Entre le Turbina Studio qui a découvert un atelier de potier à 40 m, Marta Ayala Herrera qui a sympathisé avec un menuisier de son quartier, Júlia Esqué qui a travaillé les chutes de métal d’un voisin forgeron… Non seulement c’est chouette, mais en plus les produits finis ne sont pas des « bidules » ou des bricoles DIY mais de vrais objets durables! Pour les voir tous, c’est ici.

cayce zavaglia artiste broderie envers

Pour finir, pour ce deuxième confinement j’ai décidé de me remettre à broder plus souvent. C’est probablement une des activités qui me détend le plus (même si à la longue ma nuque désapprouve un peu). Va savoir pourquoi par associations d’idées je me suis mise à repenser à un truc vu il y a mille ans sur internet, les tableaux d’une artiste américaine qui brode des portraits géants très réalistes.

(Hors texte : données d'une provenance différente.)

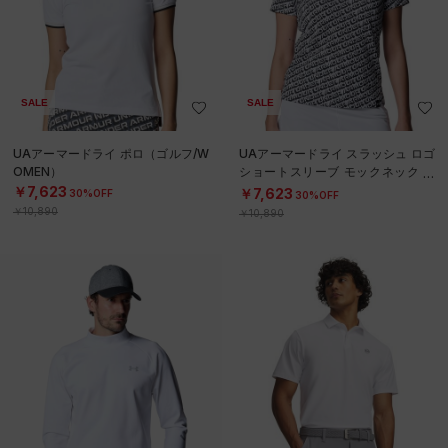
SALE
SALE
UAアーマードライ ポロ（ゴルフ/W
UAアーマードライ スラッシュ ロゴ
OMEN）
ショートスリーブ モックネック シ
ャツ（ゴルフ/WOMEN）
￥7,623
￥7,623
30%OFF
30%OFF
￥10,890
￥10,890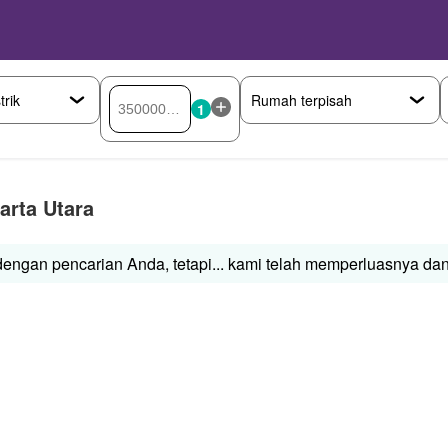
1
arta Utara
ngan pencarian Anda, tetapi... kami telah memperluasnya dan b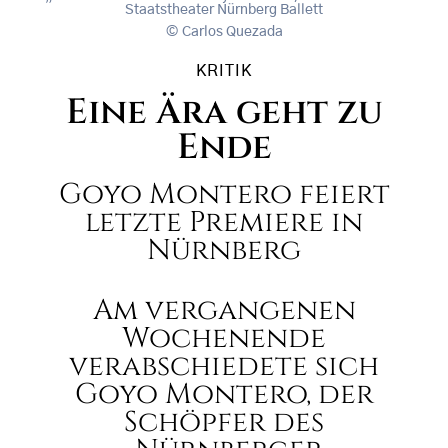
Staatstheater Nürnberg Ballett
Carlos Quezada
KRITIK
Eine Ära geht zu
Ende
Goyo Montero feiert
letzte Premiere in
Nürnberg
Am vergangenen
Wochenende
verabschiedete sich
Goyo Montero, der
Schöpfer des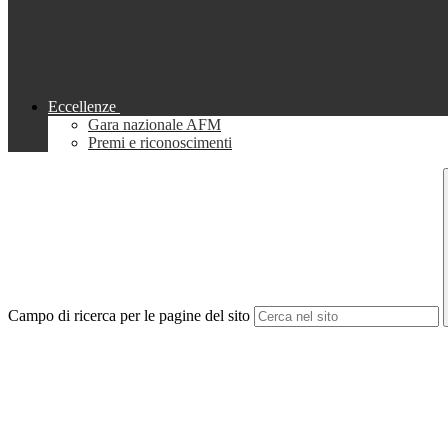
Eccellenze
Gara nazionale AFM
Premi e riconoscimenti
Campo di ricerca per le pagine del sito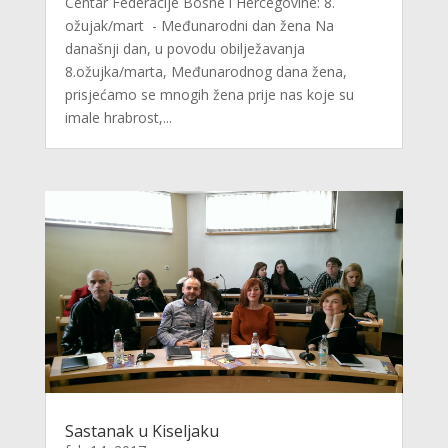
Centar Federacije Bosne i Hercegovine: 8.
ožujak/mart - Međunarodni dan žena Na
današnji dan, u povodu obilježavanja
8.ožujka/marta, Međunarodnog dana žena,
prisjećamo se mnogih žena prije nas koje su
imale hrabrost,...
Sastanak u Kiseljaku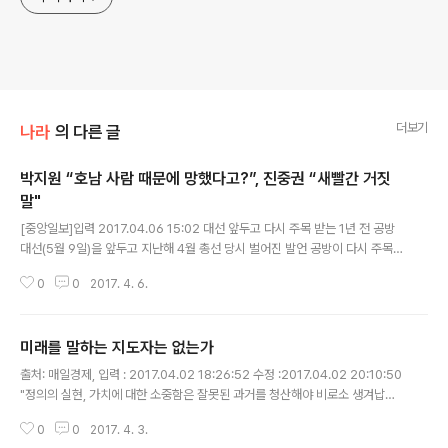
더보기
나라
의 다른 글
박지원 “호남 사람 때문에 망했다고?”, 진중권 “새빨간 거짓
말"
글 내용
[중앙일보]입력 2017.04.06 15:02 대선 앞두고 다시 주목 받는 1년 전 공방
대선(5월 9일)을 앞두고 지난해 4월 총선 당시 벌어진 발언 공방이 다시 주목을
받고 있다. 6일 소셜네트워크서비스(SNS) 이용자 사이에서 화제가 된 발언은
0
0
2017. 4. 6.
진중권 동양대 교수가 자신의 트위터(지난해 4월 11일)에 박지원..
미래를 말하는 지도자는 없는가
글 내용
출처: 매일경제, 입력 : 2017.04.02 18:26:52 수정 :2017.04.02 20:10:50
"정의의 실현, 가치에 대한 소중함은 잘못된 과거를 청산해야 비로소 생겨납니
다." 대선후보 지지율 1위를 달리는 문재인 전 더불어민주당 대표가 쓴 에세이 `
0
0
2017. 4. 3.
대한민국이 묻는다`를 보면 곳곳에 이런 구절들이 나온다. 과거 낡은 ..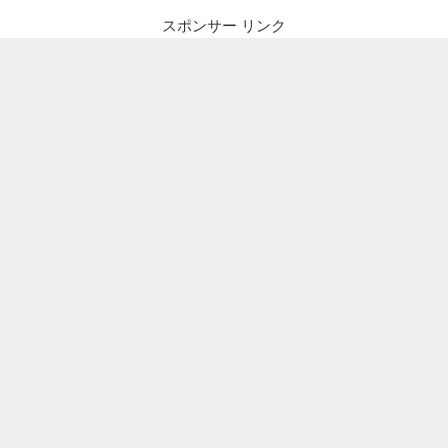
スポンサー リンク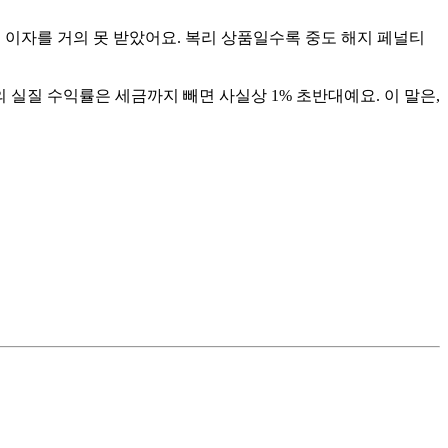
서 이자를 거의 못 받았어요. 복리 상품일수록 중도 해지 페널티
의 실질 수익률은 세금까지 빼면 사실상 1% 초반대예요. 이 말은,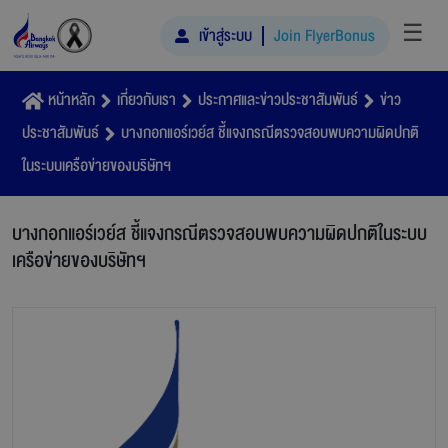
☰
เข้าสู่ระบบ
Join FlyerBonus
หน้าหลัก
เกี่ยวกับเรา
ประกาศและข่าวประชาสัมพันธ์
ข่าว
ประชาสัมพันธ์
บางกอกแอร์เวย์ส ชี้แจงกรณีตรวจสอบพบความผิดปกติ
ในระบบเครือข่ายของบริษัทฯ
บางกอกแอร์เวย์ส ชี้แจงกรณีตรวจสอบพบความผิดปกติในระบบ
เครือข่ายของบริษัทฯ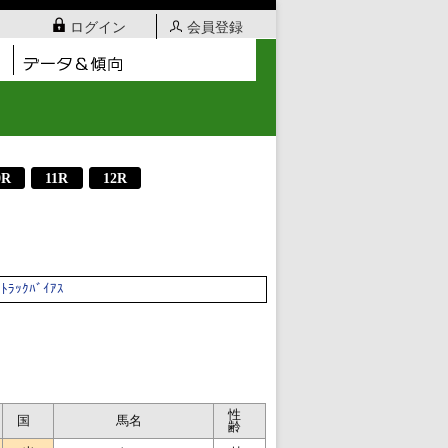
ログイン
会員登録
0R
11R
12R
ﾄﾗｯｸﾊﾞｲｱｽ
性
国
馬名
齢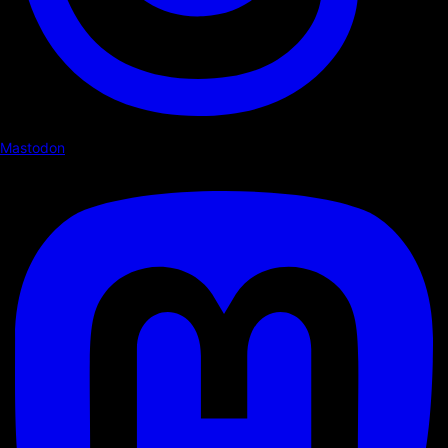
Mastodon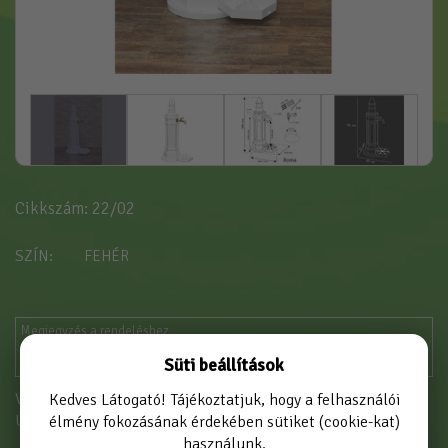
Cikkszám: 22/02
SZÍN
FEHÉR
Süti beállítások
Vásárláshoz kérjük jelentkezzen be!
Kedves Látogató! Tájékoztatjuk, hogy a felhasználói
Új partnerként
itt tud regisztrálni
élmény fokozásának érdekében sütiket (cookie-kat)
használunk.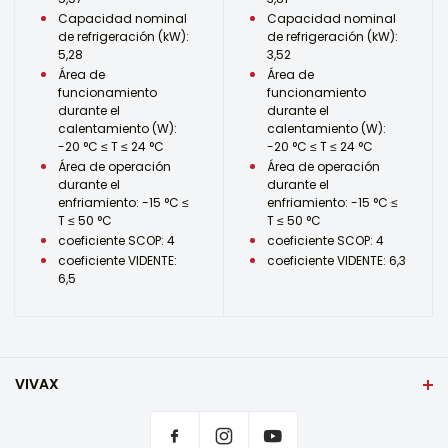
Capacidad nominal
Capacidad nominal
de refrigeración (kW):
de refrigeración (kW):
5,28
3,52
Área de
Área de
funcionamiento
funcionamiento
durante el
durante el
calentamiento (W):
calentamiento (W):
-20 °C ≤ T ≤ 24 °C
-20 °C ≤ T ≤ 24 °C
Área de operación
Área de operación
durante el
durante el
enfriamiento: -15 °C ≤
enfriamiento: -15 °C ≤
T ≤ 50 °C
T ≤ 50 °C
coeficiente SCOP: 4
coeficiente SCOP: 4
coeficiente VIDENTE:
coeficiente VIDENTE: 6,3
6,5
VIVAX
Portada
Configuración de privacidad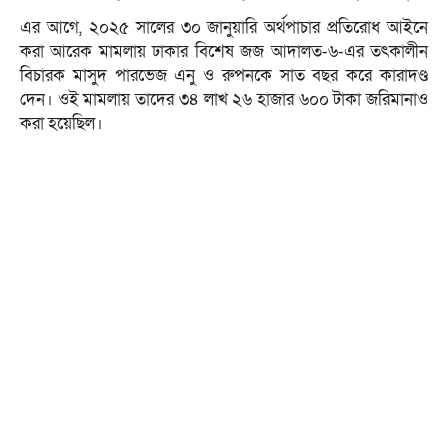
এর আগে, ২০২৫ সালের ৩০ জানুয়ারি অর্থপাচার প্রতিরোধ আইনে
করা আরেক মামলায় ঢাকার বিশেষ জজ আদালত-৬-এর তৎকালীন
বিচারক মাসুদ পারভেজ এনু ও রুপনকে সাত বছর করে কারাদণ্ড
দেন। ওই মামলায় তাদের ৩৪ লাখ ২৬ হাজার ৬০০ টাকা জরিমানাও
করা হয়েছিল।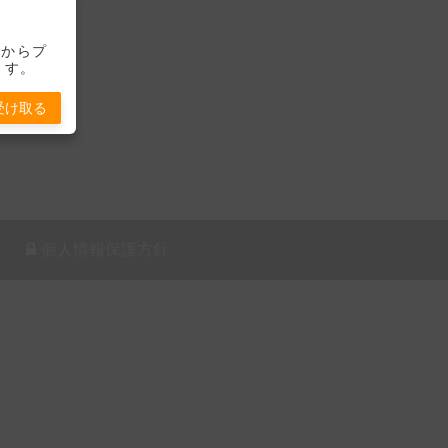
-」からプ
ます。
受け取る
個人情報保護方針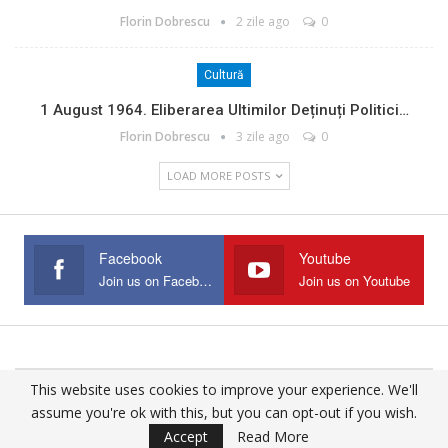
Florin Dobrescu
2 zile ago
0
Cultură
1 August 1964. Eliberarea Ultimilor Deținuți Politici…
Florin Dobrescu
3 zile ago
0
LOAD MORE POSTS
Facebook
Youtube
Join us on Facebook
Join us on Youtube
This website uses cookies to improve your experience. We'll
© 2025 - All Rights Reserved.
assume you're ok with this, but you can opt-out if you wish.
Website Design:
Buciumul
Accept
Read More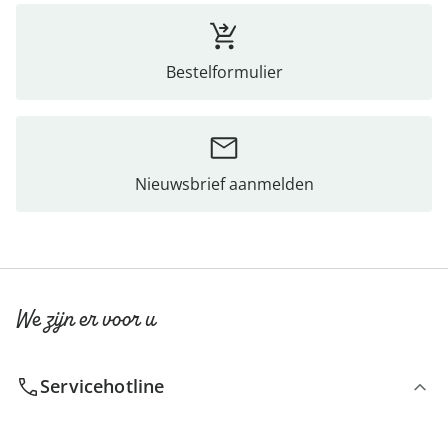
Bestelformulier
Nieuwsbrief aanmelden
We zijn er voor u
Servicehotline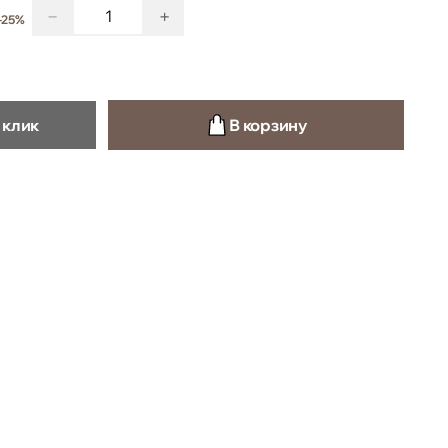
−
+
-25%
 клик
В корзину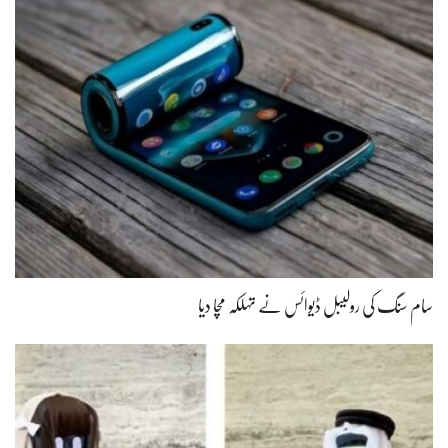
سام سنگ کی رولیبل ڈیوائس نے تہلکہ مچا دیا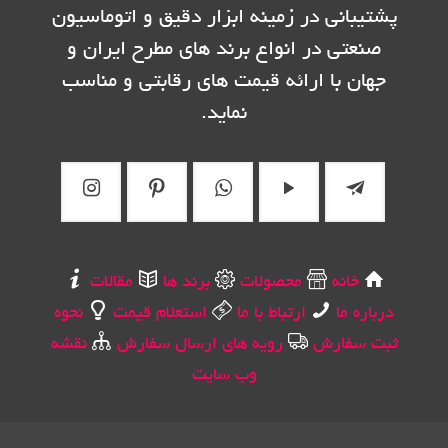
پشتیبانی در زمینه ابزار دقیق و اتوماسیون
صنعتی در انواع برند های مطرح ایران و
جهان با ارائه قیمت های رقابتی و مناسب
نماید.
خانه
محصولات
برند ها
مقالات
درباره ما
ارتباط با ما
استعلام قیمت
نحوه
ثبت سفارش
رویه های ارسال سفارش
نقشه
وب سایت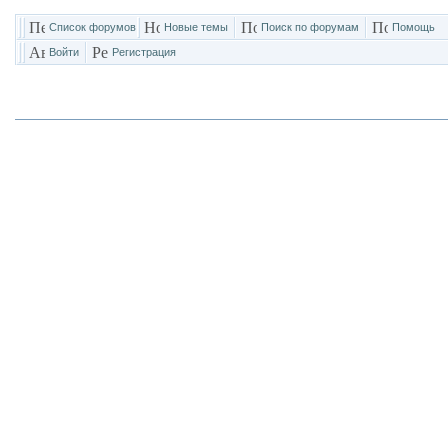
Список форумов
Новые темы
Поиск по форумам
Помощь
Войти
Регистрация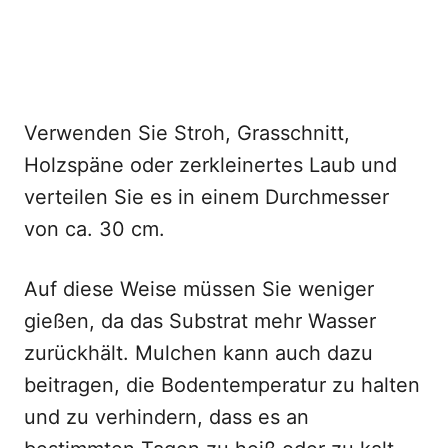
Verwenden Sie Stroh, Grasschnitt,
Holzspäne oder zerkleinertes Laub und
verteilen Sie es in einem Durchmesser
von ca. 30 cm.
Auf diese Weise müssen Sie weniger
gießen, da das Substrat mehr Wasser
zurückhält. Mulchen kann auch dazu
beitragen, die Bodentemperatur zu halten
und zu verhindern, dass es an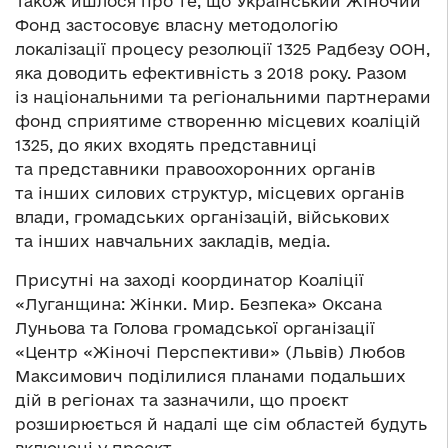
Також йшлося про те, що Український Жіночий
Фонд застосовує власну методологію
локалізації процесу резолюції 1325 Радбезу ООН,
яка доводить ефективність з 2018 року. Разом
із національними та регіональними партнерами
фонд сприятиме створенню місцевих коаліцій
1325, до яких входять представниці
та представники правоохоронних органів
та інших силових структур, місцевих органів
влади, громадських організацій, військових
та інших навчальних закладів, медіа.
Присутні на заході координатор Коаліції
«Луганщина: Жінки. Мир. Безпека» Оксана
Луньова та Голова громадської організації
«Центр «Жіночі Перспективи» (Львів) Любов
Максимович поділилися планами подальших
дій в регіонах та зазначили, що проєкт
розширюється й надалі ще сім областей будуть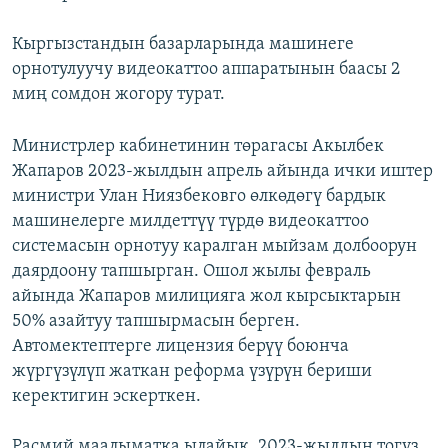
Кыргызстандын базарларында машинеге
орнотулуучу видеокаттоо аппаратынын баасы 2
миң сомдон жогору турат.
Министрлер кабинетинин төрагасы Акылбек
Жапаров 2023-жылдын апрель айында ички иштер
министри Улан Ниязбековго өлкөдөгү бардык
машинелерге милдеттүү түрдө видеокаттоо
системасын орнотуу каралган мыйзам долбоорун
даярдоону тапшырган. Ошол жылы февраль
айында Жапаров милицияга жол кырсыктарын
50% азайтуу тапшырмасын берген.
Автомектептерге лицензия берүү боюнча
жүргүзүлүп жаткан реформа үзүрүн бериши
керектигин эскерткен.
Расмий маалыматка ылайык, 2023-жылдын тогуз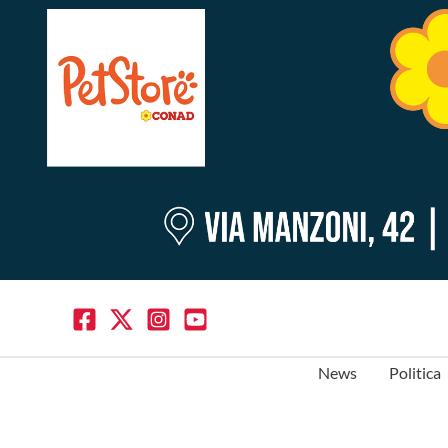
News
Politica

J’ai mis un peu de temps à la retrouver, il s’agit de Cayce Zavaglia et son travail est juste dingue. Mais surtout, il faut voir ces tableaux retournés! C’est complètement dingo et sublime, et ça en dit tellement long sur l’envers des choses, ce que les personnes cachent sous leurs minois et leurs franges, et c’est encore plus vrai en ce moment où, derrière les masques, se cache souvent un embrouillamini de peurs, de doutes et de rancœurs.

envers broderie artiste cayce zavaglia

That’s all folks pour aujourd’hui! Prenez soin de vous, sortez masqués et n’oubliez pas de rêver!